▶ Task description
Every line of the following records that includes "Mount" should be copied.

· · ·

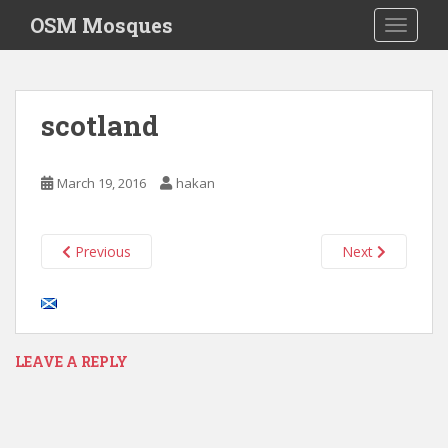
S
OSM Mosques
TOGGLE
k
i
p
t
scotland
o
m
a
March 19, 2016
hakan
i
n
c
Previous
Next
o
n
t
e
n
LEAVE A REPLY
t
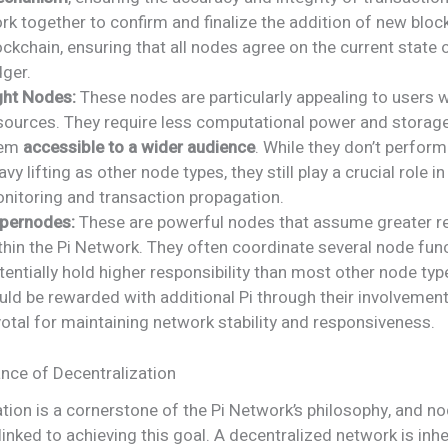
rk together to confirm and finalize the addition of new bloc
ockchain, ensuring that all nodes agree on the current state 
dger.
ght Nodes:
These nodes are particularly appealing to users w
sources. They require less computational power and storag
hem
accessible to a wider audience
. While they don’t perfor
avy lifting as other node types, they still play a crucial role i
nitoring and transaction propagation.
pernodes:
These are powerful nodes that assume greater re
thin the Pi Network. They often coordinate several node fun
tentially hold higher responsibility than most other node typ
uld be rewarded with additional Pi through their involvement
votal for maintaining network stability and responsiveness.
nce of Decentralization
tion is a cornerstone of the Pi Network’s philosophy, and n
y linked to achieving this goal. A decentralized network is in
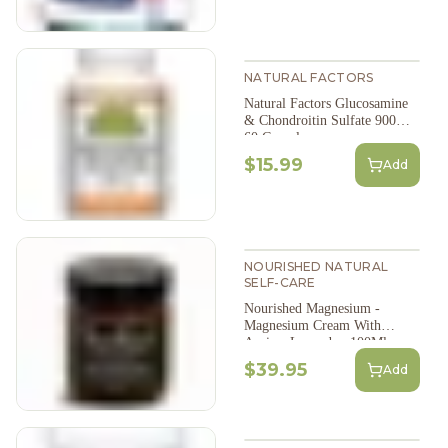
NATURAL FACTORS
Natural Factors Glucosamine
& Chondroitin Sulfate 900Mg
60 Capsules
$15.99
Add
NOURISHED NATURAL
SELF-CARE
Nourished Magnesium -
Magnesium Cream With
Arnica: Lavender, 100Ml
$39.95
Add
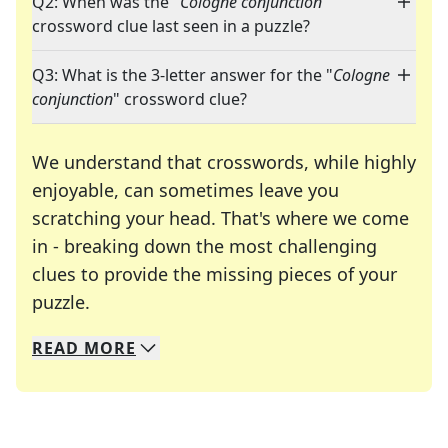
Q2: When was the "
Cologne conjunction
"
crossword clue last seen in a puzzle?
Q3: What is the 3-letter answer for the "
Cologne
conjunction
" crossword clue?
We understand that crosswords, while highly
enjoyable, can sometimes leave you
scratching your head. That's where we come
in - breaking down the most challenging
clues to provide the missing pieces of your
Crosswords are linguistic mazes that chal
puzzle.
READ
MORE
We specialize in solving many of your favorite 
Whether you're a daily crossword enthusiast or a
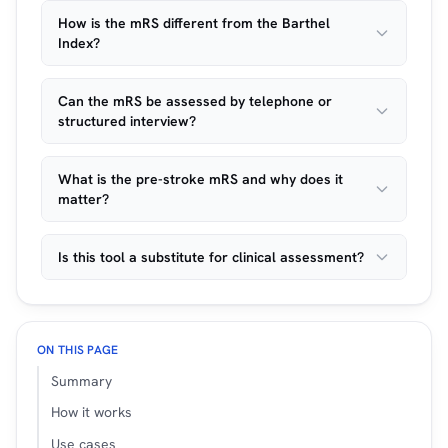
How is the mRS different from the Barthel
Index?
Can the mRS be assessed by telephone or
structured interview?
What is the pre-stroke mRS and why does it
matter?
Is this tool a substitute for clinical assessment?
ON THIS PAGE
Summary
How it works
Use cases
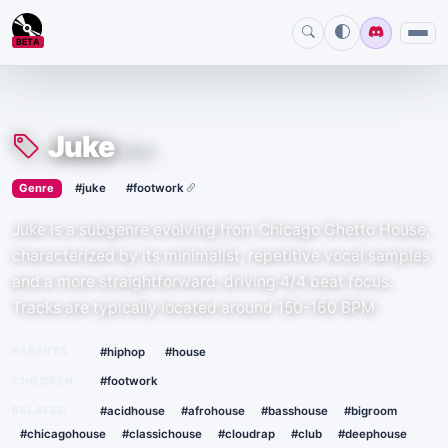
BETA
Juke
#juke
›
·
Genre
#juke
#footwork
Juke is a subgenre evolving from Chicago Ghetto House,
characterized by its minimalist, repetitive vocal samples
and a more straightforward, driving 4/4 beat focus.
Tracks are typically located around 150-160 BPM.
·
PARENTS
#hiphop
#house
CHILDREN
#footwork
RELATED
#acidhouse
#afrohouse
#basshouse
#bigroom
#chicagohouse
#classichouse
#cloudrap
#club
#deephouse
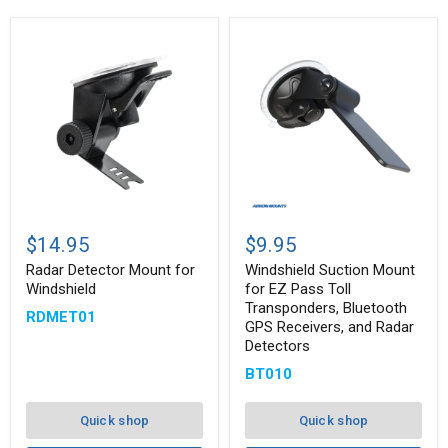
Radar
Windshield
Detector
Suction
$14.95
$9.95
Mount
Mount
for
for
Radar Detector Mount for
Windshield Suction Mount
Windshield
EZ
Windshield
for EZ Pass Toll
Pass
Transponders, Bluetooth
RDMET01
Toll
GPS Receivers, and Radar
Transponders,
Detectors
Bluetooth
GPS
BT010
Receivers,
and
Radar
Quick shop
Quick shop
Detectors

· · ·

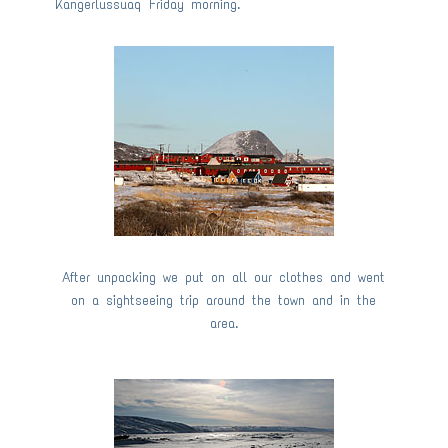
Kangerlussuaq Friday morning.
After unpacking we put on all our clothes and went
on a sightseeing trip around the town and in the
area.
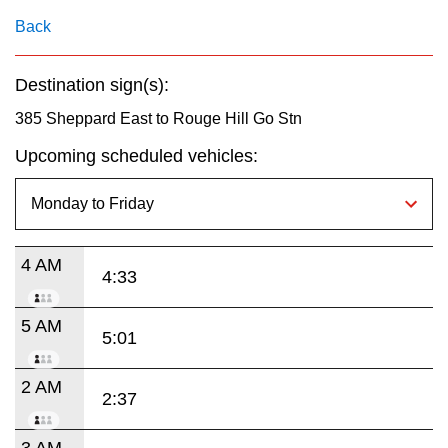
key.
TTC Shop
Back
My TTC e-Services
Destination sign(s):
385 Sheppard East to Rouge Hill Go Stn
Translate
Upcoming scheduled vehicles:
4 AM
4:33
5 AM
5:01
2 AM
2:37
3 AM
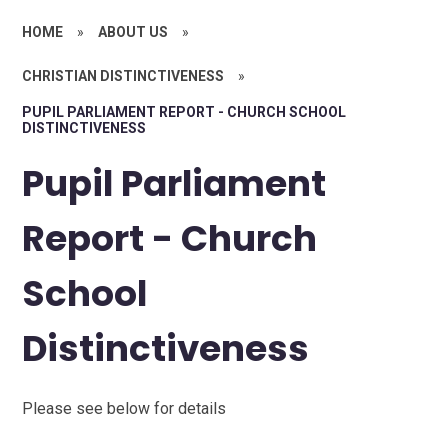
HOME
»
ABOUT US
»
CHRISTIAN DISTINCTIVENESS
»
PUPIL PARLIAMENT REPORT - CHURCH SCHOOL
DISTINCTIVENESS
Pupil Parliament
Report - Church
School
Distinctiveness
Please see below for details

· · ·

▶ Response to the task
Mount
Mount
Radar Detector Mount for
Windshield Suction Mount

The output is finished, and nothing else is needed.